La vida tiene una fuerza inherente a sí misma, inevitable, contundente. La rama más débil es capaz de atravesar una capa de concreto buscando la luz; el agua de una cascada cae tan fuertemente que moldea la piedra del fondo del río, como también lo hace la suave corriente que acaricia a su paso las rocas del lecho. Suavidad y fuerza no se contraponen, sino que se complementan. Al observar cada fenómeno de la naturaleza encontramos la fuerza creadora, como en el viento que forma las dunas de los desiertos o lleva su polvo desde el Sahara hasta el Caribe, o en el fuego que cuece para transformar. Claro, esa fuerza de creación también es de conservación y muerte, como lo expresa la trinidad hinduista de Brahma, creador, Visnú, preservador, y Shiva, destructor, que nos recuerda que vida y muerte hacen parte del todo que conforma la existencia. Por ello el agua, el fuego, el viento y la tierra también destruyen.
Nuestra fuerza vital proviene de nuestros ancestros, esos hombres y mujeres de nuestros linajes maternos y paternos sin quienes no podríamos estar contando el cuento. Fue la fuerza que utilizamos para crecer en el vientre de mamá y luego para nacer. La fuerza que nos permitió gatear y luego erguirnos para caminar, correr, saltar, escalar… Esa fuerza está en cada una de nuestras células, órganos y tejidos, y se renueva cada día con la energía del Sol. Somos energía, de lo cual nos dan cuenta los tacs y electrocardiogramas, por si acaso aún no lo creemos. Sin embargo, no siempre estamos en conexión con esa energía, no siempre reconocemos ni usamos nuestra fuerza vital. ¿Cómo es nuestra conexión o nuestra desconexión con esa fuerza vital? ¿Cuándo estamos en conexión, cuándo la perdemos? En nuestros sentipensamientos está la clave.

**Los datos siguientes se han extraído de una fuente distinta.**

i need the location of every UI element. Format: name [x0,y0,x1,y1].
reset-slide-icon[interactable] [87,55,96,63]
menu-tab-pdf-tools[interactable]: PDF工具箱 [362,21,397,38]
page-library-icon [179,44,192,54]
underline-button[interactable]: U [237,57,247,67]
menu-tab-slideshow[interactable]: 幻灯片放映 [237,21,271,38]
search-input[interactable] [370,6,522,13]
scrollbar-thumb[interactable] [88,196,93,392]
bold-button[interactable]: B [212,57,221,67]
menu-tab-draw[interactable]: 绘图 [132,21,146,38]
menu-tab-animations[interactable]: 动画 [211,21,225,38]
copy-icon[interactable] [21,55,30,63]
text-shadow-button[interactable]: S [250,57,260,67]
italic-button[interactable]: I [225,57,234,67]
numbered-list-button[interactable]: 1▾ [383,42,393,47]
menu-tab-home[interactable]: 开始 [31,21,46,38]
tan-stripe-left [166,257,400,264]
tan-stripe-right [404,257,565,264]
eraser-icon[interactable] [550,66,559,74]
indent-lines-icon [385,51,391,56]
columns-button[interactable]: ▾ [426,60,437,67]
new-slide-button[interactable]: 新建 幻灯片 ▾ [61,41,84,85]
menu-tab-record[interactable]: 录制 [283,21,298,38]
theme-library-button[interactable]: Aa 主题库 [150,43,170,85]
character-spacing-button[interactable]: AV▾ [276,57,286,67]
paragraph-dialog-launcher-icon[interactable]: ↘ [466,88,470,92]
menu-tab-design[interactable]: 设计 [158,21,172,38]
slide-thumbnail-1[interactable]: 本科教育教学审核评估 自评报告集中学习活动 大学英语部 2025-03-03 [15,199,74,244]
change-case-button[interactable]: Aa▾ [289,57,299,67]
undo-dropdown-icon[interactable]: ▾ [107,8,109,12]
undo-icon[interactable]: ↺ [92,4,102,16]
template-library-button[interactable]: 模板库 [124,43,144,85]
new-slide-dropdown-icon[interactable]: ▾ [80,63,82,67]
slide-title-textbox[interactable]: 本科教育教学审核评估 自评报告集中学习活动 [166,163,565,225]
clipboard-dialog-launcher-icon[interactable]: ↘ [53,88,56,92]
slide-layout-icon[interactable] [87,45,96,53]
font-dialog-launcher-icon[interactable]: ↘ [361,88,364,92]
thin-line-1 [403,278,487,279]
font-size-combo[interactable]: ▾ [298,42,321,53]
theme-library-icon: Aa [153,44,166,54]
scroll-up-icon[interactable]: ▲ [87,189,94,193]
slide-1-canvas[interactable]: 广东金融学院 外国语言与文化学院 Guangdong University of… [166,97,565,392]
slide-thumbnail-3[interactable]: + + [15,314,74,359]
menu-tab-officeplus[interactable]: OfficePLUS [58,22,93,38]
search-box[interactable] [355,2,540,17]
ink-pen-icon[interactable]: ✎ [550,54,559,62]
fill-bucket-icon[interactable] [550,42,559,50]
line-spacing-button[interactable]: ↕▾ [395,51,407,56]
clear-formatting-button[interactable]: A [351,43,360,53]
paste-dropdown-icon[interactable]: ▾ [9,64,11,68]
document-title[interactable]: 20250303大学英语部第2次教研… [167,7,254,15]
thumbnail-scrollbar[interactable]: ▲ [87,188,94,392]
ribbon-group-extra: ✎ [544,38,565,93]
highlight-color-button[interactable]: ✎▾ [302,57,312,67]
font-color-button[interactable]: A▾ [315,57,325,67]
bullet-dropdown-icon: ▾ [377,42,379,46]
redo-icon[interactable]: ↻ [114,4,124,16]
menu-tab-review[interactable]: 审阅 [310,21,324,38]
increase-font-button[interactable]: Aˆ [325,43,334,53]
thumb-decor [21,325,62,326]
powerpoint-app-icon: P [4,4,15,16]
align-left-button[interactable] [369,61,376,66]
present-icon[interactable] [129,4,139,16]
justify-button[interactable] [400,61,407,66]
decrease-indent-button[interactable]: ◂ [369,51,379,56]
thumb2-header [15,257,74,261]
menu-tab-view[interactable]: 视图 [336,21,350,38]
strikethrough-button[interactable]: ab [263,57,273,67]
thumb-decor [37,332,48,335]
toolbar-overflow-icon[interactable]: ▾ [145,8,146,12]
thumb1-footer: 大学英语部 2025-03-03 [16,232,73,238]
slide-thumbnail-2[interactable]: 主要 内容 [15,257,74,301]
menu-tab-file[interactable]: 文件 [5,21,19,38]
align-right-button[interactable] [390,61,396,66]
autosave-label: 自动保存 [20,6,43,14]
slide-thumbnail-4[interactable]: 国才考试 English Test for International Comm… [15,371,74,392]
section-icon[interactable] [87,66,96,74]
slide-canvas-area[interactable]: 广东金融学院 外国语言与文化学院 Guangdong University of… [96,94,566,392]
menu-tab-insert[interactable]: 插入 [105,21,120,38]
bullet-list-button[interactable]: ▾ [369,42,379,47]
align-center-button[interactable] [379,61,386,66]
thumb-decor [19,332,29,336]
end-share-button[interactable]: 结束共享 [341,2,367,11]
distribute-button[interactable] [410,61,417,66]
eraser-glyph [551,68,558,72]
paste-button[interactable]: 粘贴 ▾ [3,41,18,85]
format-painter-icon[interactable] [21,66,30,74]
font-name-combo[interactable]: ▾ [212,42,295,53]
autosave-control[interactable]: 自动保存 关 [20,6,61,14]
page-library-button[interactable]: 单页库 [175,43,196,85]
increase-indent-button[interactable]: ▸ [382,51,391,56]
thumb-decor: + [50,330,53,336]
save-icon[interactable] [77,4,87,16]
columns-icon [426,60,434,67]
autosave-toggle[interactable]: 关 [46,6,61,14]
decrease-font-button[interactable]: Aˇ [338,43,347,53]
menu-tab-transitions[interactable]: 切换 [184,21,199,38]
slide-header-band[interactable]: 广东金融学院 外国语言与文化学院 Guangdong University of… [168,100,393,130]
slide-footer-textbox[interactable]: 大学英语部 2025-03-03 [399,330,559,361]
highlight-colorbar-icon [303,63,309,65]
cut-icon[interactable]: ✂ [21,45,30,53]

Podemos pensar porque hemos desarrollado el lenguaje. Por ello es posible tener diálogos internos, esos discursos que nos echamos a nosotros mismos en la intimidad de nuestra mente y que nos permiten seguir en conexión o nos separan de la fuerza creadora. Nos conectan la alegría, la gratitud, la reconciliación, la generosidad, la lealtad, la compasión; en una palabra, el amor. Nos desconecta todo lo que se aleja del amor: nuestros miedos, quejas, dudas, ingratitudes, dolores no vistos ni resueltos, resentimientos, mezquindades. Todas esas emociones profundamente humanas se manifiestan en el cuerpo, como bloqueos, contracturas, fracturas, enfermedades, accidentes, o plena salud y vitalidad. Danzamos entre unos y otros, pues así es la experiencia de la vida. Crecemos cuando somos capaces de mirarnos, reconocer eso que sentipensamos, ver eso que nos ocurre en la mente y en el cuerpo, y transformarlo. Podemos hoy reforzar nuestra conexión con la fuerza vital o restablecerla. A eso nos invita la vida.